Sehingga mereka akan membuat suguhan khusus yang ditujukkan kepada leluhur yang “menyinggahi” mereka di rumahnya masing-masing.
Upacara Galungan dimulai dari melakukan persembahyangan di rumah masing-masing hingga ke Pura yang ada di lingkungannya.
Bagi umat Hindu yang memiliki anggota keluarga yang masih berstatus Makingsan di Pertiwi (mapendem/dikubur), maka mereka wajib membawakan banten ke kuburan yang dikenal dengan Mamunjung ka Setra Kuburan.
Umanis Galungan jatuh pada hari Kamis Umanis wuku Dungulan.

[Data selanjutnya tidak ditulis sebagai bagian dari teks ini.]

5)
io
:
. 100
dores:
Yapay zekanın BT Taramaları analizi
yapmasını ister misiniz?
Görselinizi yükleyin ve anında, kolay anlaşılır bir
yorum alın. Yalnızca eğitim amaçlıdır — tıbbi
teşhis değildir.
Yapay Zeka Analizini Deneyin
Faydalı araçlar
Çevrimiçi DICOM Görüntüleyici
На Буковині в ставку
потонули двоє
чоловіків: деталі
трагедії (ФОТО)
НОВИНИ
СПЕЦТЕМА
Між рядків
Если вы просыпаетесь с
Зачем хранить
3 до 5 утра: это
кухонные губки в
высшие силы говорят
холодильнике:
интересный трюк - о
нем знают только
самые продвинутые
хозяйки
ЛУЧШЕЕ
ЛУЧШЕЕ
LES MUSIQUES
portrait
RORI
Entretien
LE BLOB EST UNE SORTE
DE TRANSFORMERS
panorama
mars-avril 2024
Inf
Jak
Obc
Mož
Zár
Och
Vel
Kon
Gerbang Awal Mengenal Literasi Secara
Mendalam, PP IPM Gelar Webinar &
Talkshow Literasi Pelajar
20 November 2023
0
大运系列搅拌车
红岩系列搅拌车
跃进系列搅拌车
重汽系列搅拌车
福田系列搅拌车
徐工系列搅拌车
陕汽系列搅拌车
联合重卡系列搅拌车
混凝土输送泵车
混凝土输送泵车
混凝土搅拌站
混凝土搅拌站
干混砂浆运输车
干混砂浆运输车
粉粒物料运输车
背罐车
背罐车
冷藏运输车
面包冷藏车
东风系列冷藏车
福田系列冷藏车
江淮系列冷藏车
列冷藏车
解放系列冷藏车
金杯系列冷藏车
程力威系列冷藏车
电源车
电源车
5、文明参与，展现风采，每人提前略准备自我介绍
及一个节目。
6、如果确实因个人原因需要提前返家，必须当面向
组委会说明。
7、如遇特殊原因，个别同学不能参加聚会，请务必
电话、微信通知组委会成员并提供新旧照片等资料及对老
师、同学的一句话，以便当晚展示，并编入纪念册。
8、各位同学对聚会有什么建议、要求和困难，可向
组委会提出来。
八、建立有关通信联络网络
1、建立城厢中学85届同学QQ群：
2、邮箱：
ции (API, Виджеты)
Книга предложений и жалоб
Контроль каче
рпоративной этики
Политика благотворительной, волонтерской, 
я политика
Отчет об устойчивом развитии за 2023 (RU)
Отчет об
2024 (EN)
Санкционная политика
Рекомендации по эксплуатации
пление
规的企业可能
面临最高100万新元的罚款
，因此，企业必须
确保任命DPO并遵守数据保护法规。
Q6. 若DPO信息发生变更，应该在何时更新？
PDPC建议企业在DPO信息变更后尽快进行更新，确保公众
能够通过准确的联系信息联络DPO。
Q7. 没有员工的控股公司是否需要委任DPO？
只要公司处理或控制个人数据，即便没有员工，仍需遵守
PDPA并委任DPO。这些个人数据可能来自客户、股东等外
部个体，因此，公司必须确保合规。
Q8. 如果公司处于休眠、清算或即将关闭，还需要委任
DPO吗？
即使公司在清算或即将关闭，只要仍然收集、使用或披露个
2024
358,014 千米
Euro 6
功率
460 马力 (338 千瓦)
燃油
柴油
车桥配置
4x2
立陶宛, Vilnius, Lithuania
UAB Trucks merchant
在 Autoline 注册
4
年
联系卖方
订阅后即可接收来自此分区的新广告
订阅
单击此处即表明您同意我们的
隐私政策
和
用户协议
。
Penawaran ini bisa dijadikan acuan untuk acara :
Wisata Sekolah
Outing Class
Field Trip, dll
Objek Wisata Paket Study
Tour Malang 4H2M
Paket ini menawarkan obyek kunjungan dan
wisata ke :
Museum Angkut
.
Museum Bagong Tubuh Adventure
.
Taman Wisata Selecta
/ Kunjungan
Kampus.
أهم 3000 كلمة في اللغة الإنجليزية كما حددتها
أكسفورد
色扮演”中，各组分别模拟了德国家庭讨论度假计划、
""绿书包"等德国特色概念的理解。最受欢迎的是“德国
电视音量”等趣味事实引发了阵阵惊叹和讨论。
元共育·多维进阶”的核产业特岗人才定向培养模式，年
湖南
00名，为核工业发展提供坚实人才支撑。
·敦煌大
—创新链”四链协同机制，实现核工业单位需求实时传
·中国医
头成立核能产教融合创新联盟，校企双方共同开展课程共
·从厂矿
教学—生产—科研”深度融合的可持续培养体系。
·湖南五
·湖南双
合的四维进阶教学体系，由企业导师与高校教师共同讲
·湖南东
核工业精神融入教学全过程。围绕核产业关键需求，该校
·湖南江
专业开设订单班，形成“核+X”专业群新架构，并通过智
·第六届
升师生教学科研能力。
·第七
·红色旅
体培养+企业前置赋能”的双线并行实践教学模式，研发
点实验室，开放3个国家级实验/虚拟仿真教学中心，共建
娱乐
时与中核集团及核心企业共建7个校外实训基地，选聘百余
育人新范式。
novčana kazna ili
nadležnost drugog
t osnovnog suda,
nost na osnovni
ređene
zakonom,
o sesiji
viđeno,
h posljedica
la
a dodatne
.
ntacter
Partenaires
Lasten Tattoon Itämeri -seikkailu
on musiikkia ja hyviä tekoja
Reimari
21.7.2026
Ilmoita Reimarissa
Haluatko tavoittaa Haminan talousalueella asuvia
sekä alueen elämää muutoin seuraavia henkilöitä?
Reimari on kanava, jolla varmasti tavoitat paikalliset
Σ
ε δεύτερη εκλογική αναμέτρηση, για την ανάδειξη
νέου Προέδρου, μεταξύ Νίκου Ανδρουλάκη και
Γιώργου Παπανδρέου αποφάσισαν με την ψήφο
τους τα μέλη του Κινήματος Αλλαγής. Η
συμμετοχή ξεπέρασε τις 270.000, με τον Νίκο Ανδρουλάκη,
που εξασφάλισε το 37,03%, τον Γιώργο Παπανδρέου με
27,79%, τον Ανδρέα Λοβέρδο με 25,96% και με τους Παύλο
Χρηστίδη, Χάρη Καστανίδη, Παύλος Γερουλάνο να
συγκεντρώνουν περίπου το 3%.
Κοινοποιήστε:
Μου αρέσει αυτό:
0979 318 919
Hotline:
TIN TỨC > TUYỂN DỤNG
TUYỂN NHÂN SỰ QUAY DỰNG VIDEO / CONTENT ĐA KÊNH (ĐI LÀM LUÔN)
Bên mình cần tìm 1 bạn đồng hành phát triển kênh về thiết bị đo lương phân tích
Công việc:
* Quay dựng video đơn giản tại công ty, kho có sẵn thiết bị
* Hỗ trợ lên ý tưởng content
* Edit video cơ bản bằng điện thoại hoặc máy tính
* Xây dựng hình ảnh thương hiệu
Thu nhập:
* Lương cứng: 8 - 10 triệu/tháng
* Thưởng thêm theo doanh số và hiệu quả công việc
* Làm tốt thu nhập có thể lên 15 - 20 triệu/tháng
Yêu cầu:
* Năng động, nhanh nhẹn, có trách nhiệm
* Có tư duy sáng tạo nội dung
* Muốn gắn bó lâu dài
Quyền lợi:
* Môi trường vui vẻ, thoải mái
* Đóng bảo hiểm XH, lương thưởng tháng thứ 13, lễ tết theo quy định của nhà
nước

Pada umanis Galungan, umat Hindu akan melaksanakan persembahyangan, yang dilanjutkan dengan Dharma Santi dan saling mengunjungi sanak saudara.
Anak-anak juga akan melakukan tradisi Ngelawang dengan menarikan barong disertai gambelan dari pintu rumah penduduk satu ke yang lainnya.
Kemudian penduduk yang mempunyai rumah tersebut akan keluar sambil membawa canang dan sesari/uang.
Tarian barong ini dipercaya masyarakat setempat dapat mengusir aura negatif dan mendatangkan aura positif.
Pemaridan Guru jatuh pada hari Sabtu Pon wuku Galungan.
Pemaridan Guru berasal dari kata Marid atau Memarid yang artinya ngelungsur/nyurud (memohon) dan Guru adalah Ida Sang Hyang Widhi Wasa.
Ulihan jatuh pada hari Minggu Wage wuku Kuningan.
Kata Ulihan artinya pulang atau kembali yang bermakna hari kembalinya para dewata-dewati dan leluhur ke kahyangan dengan meninggalkan berkat dan anugerah panjang umur.
Hari Pemacekan Agung jatuh pada hari Senin Kliwon wuku Kuningan.
Pemacekan berasal dari kata pacek yang artinya tekek atau tegar, dalam bahasa Bali.
Makna Pemacekan Agung adalah sebagai simbol keteguhan iman umat manusia atas segala godaan selama perayaan hari Galungan.